Enough that when I repeated what they said back to them and told them they shouldn't be talking about it, they were more than a little surprised. That's when I knew DLI had provided a good base for going further with the language.


----------



## Florida173 (Aug 2, 2009)

Paddlefoot said:


> I've been out of the loop for awhile as far as DLI and the new DLPT are concerened, but I found I was able to get tuned into the Gulf dialect fairly quickly back in '91.
> 
> I was listening to a couple of SANG troops talking after a training session, about a verboten subject (religion), and even though I wasn't really familiar with the vocab they were using I pretty understood exactly what they were saying, word for word. I didn't even have to think about it, it was like listening to English, almost.
> 
> Enough that when I repeated what they said back to them and told them they shouldn't be talking about it, they were more than a little surprised. That's when I knew DLI had provided a good base for going further with the language.

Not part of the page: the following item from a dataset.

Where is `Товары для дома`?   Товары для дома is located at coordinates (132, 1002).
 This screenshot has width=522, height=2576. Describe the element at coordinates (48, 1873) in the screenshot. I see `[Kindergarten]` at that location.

I've was talking with a SANG captain while at a school recently and had no issues talking to him.  Seems that Gulf dialect is closest to MSA, but Iraqi Dialect is one of the furthest, other than those french people in Magreb.  Iraqi has too much Farsi influence, but don't tell the Iraqis that, the Sunnis hate that shit.


----------



## Paddlefoot (Aug 2, 2009)

Florida173 said:


> other than those french people in Magreb.



Yea, the Moroccans I met early in my deployment spoke Arabic with a pronounced French accent. Actually sounded kind of cool. :cool:


----------